G   A   M   E   S

i s   i t   a   b o o k ?

Games to Help you stray from the Straight and Narrrow.

"Why is the alphabet in that order? Is it because of that song?"

- Steven Wright

Playing . . .

What follows is a collection of generative devices to use for writing which is not narrative based. The arbitrary rules of these games have also been used by serious writers to produce ideas for poems and stories - some examples are given below. The rules of many of these creative games can be translated into computer code to produce what might be called para-literature. These games are fun - try them.

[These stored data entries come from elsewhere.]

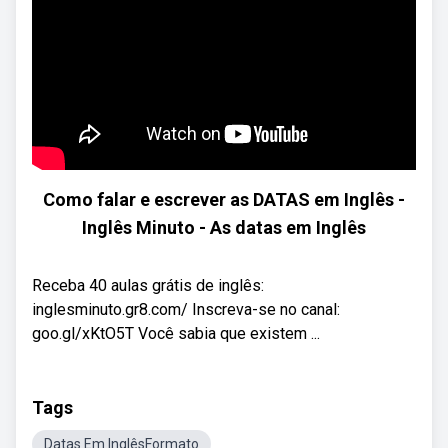
Como falar e escrever as DATAS em Inglês -
Inglês Minuto - As datas em Inglês
Receba 40 aulas grátis de inglês:
inglesminuto.gr8.com/ Inscreva-se no canal:
goo.gl/xKtO5T Você sabia que existem ...
Tags
Datas Em InglêsFormato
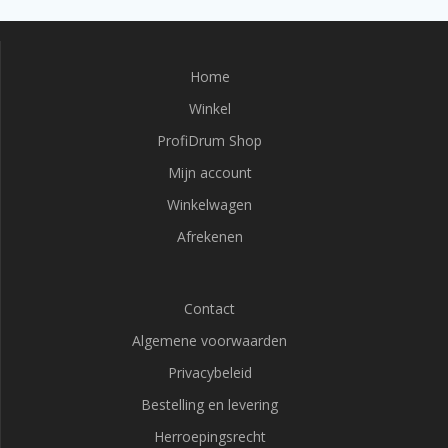
Home
Winkel
ProfiDrum Shop
Mijn account
Winkelwagen
Afrekenen
Contact
Algemene voorwaarden
Privacybeleid
Bestelling en levering
Herroepingsrecht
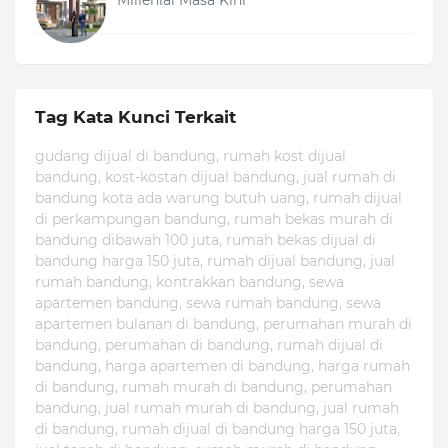
Tag Kata Kunci Terkait
gudang dijual di bandung, rumah kost dijual
bandung, kost-kostan dijual bandung, jual rumah di
bandung kota ada warung butuh uang, rumah dijual
di perkampungan bandung, rumah bekas murah di
bandung dibawah 100 juta, rumah bekas dijual di
bandung harga 150 juta, rumah dijual bandung, jual
rumah bandung, kontrakkan bandung, sewa
apartemen bandung, sewa rumah bandung, sewa
apartemen bulanan di bandung, perumahan murah di
bandung, perumahan di bandung, rumah dijual di
bandung, harga apartemen di bandung, harga rumah
di bandung, rumah murah di bandung, perumahan
bandung, jual rumah murah di bandung, jual rumah
di bandung, rumah dijual di bandung harga 150 juta,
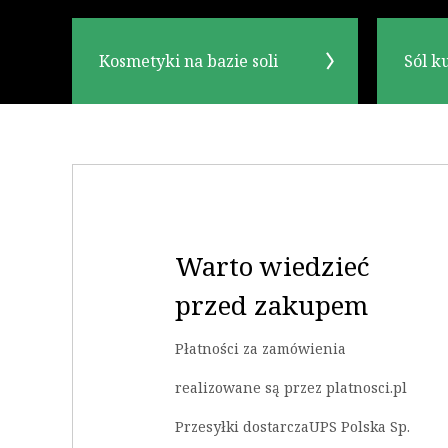
Kosmetyki na bazie soli
Sól k
Warto wiedzieć
przed zakupem
Płatności za zamówienia
realizowane są przez platnosci.pl
Przesyłki dostarczaUPS Polska Sp.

Playing with the Alphabet . . .

        A busied effigy,
        A shy joy-ache, elemental
        Pique, yours to feed,
        A blue ex-you I see...

             - Dennis Des Chenes

Anagrams . . .

Most people think of anagrams as frivolous fun. But they have been used for serious purposes. Here is a short religious poem by the seventeenth-century poet George Herbert inspired by an anagram.

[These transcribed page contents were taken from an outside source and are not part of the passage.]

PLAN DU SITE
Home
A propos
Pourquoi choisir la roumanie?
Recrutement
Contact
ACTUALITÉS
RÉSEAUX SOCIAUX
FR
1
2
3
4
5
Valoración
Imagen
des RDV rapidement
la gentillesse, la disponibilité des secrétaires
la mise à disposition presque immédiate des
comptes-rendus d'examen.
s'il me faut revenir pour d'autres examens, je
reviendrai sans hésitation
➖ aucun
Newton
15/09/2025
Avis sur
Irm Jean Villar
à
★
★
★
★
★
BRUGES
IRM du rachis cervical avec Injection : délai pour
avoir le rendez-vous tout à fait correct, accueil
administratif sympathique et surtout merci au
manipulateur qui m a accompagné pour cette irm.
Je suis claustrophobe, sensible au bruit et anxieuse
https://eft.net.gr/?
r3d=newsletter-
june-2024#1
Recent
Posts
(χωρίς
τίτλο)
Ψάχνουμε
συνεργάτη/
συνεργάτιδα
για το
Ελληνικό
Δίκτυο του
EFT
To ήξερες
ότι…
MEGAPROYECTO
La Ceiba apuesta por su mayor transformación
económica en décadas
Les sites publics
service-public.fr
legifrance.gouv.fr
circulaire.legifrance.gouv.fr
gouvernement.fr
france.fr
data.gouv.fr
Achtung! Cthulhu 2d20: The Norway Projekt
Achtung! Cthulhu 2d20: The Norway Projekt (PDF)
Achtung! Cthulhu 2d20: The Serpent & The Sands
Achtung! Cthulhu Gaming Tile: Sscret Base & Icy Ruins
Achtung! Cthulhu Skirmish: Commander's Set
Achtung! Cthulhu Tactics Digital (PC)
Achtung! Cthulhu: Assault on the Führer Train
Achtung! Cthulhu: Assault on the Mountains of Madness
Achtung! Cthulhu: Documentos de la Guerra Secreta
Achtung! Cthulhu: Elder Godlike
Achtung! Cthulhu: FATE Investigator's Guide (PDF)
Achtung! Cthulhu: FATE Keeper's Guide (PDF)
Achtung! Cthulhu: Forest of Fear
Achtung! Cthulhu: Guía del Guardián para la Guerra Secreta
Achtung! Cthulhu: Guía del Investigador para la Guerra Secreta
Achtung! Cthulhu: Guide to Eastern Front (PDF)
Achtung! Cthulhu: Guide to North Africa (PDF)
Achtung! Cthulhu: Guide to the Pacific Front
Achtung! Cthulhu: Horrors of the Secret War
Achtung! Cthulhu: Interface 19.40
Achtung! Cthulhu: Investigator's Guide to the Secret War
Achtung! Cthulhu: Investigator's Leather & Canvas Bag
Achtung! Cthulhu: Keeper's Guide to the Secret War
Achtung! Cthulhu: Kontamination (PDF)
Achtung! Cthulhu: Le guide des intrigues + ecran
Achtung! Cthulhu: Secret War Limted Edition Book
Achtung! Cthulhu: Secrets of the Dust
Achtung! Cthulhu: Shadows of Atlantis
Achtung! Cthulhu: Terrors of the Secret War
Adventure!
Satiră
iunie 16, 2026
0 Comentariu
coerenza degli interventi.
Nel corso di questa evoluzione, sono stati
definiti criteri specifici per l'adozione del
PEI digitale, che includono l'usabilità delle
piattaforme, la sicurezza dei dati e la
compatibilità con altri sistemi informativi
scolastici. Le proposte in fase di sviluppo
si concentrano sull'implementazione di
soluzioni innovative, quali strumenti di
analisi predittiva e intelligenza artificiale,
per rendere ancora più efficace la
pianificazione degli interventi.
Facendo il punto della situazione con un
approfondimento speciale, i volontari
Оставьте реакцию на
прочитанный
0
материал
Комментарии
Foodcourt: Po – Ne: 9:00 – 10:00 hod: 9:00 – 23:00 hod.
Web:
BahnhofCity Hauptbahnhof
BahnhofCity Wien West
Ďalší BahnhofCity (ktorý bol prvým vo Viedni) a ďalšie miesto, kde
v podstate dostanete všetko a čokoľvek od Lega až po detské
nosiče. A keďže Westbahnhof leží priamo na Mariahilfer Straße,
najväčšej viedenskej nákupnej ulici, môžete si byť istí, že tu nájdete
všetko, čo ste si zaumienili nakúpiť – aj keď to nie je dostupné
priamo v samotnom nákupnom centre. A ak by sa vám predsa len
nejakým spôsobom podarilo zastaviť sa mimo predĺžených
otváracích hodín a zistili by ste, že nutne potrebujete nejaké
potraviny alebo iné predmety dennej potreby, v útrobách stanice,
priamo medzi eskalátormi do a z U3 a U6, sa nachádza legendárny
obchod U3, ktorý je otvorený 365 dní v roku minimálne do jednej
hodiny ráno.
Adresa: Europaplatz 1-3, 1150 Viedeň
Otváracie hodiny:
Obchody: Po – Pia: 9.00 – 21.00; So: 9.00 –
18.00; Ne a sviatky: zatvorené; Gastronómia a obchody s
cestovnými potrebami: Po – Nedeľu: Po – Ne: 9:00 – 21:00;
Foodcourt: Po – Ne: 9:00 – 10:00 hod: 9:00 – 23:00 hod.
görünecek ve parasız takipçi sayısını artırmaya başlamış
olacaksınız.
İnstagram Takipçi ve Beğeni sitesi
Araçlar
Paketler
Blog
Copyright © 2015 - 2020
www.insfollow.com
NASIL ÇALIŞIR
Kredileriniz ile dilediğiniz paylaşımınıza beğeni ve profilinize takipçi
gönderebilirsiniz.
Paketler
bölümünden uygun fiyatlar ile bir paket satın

        How well her name an Army doth present,
        In which the Lord of Hosts did pitch his tent!

Below is an interesting variation on the anagram, an acrostic chronogram from the title page of a book printed in 1652:

        franCIs goLDsMIth

The date in roman numerals (MDCLII) is hidden within the author's name.

We got the words for our nonlinearity anagram poems from a wonderful anagram generator

Palindromes . . .

Palindromes are sentences or lines that read the same forward and backward. In 1980, David Stephens wrote a 58,000 letter palindrome "Satire: Veritas." Lawrence Levine wrote a palindromic novel of 31,957 words, Dr. Awkward and Olson in Oslo in 1986. "In Eden, I," a poem by Richard Cox published in Word ways takes the traditional 'Madam, I'm Adam' palindrome further. Each line reads the same forward and backwards. Here are some excerpts:

        Eve. Drowsy Baby's word. Eve
        Madam, I'm Adam
        Named under a ban, a bared nude man.
        Miss, I'm Cain, a monomaniac. Miss, I'm...
        Diamond-eyed no-maid!

This goes beyond a clever trick to become real poetry. Some lines have an almost Miltonic meter: "Even in Eden I win Eden in Eve"

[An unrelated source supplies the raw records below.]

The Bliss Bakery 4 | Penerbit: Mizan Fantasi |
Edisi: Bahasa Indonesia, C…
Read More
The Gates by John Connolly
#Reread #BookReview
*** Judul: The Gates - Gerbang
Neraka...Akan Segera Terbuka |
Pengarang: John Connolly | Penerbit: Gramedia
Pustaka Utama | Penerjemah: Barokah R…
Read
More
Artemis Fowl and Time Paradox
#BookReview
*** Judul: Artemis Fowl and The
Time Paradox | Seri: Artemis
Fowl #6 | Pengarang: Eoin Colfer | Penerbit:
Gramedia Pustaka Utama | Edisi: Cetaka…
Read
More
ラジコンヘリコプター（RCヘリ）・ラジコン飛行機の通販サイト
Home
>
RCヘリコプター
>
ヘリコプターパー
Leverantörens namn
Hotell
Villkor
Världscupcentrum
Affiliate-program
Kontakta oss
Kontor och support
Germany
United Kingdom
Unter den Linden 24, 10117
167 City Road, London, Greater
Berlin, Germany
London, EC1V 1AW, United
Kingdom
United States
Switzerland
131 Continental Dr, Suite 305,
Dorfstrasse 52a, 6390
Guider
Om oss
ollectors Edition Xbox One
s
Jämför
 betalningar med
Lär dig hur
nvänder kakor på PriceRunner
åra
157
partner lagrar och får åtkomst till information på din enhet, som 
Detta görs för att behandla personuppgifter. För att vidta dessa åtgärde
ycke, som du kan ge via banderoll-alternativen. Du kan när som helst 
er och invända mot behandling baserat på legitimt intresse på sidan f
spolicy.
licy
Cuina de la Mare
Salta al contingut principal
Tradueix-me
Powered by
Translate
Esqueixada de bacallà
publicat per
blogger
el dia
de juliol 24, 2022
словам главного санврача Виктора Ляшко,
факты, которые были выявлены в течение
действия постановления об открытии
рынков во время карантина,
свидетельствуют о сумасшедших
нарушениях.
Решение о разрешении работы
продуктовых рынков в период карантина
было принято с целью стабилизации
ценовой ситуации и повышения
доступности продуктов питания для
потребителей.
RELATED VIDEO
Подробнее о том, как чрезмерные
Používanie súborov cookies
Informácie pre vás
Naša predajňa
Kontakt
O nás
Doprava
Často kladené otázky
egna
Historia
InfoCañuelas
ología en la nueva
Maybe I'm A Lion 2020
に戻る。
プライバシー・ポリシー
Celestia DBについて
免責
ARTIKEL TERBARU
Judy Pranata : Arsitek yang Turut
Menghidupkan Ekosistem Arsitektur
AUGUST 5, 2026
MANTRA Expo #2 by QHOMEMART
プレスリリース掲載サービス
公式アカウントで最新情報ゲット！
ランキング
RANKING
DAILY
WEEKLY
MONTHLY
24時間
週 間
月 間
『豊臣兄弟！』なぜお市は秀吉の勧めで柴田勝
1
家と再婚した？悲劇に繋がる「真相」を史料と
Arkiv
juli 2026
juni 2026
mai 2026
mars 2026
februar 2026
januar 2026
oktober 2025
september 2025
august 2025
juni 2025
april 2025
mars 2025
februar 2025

[picture of a backwards-written letter by Lewis Carroll]

Writing ordinary words in reverse order can completely change their significance. To the right is a comical letter from Lewis Carroll to a young friend.

Jonathan Swift wrote this pseudo-Latin in a letter to Richard Brinsley Sheridan:

Mi sana. Odioso ni mus rem. Moto ima os illud dama nam?

It is really reverse English: I'm an ass. O so I do in summer. O Tom, am I so dull, I a mad man?

Lipograms . . .

Interesting ideas can be generated by prohibiting a particular letter from being used in a work. This is called a 'lipogram.' The first lipogram book in English was Gadsby written by Ernest Vincent Wright in 1939. Georges Perec of the Oulipo group wrote the lipogram novel A void which tells a story in 200 pages without using the letter 'e.' For a humorous example, read "Mary Had a Lipogram" reprinted in Making the alphabet dance by Ross Eckler.

Playing with sounds . . .

To ridicule the nonsensical rules of English pronunciation, George Bernard Shaw demonstrated that the word fish can logically be spelled ghoti:

        gh as in laugh
        o as in women
        ti as in nation

Homophonic translation means translating not the sense but the sounds from one language to another, or even within the same language. The Oulipo group play this game as well. Ladle Rat Rotten Hut, a small book put out by Swamp Press in Massachusetts, contains text which looks like nonsense, but when read aloud, sounds very familiar:

        "Wants pawn term, dare worsted ladle gull hoe lift
        wetter murder inner ladle cordage, honor itch offer
        lodge, dock florist. Disk ladle gull orphan worry
        putty ladle rat cluck wetter ladle rat hut, an fur
        disk raisin pimple colder Ladle Rat Rotten Hut."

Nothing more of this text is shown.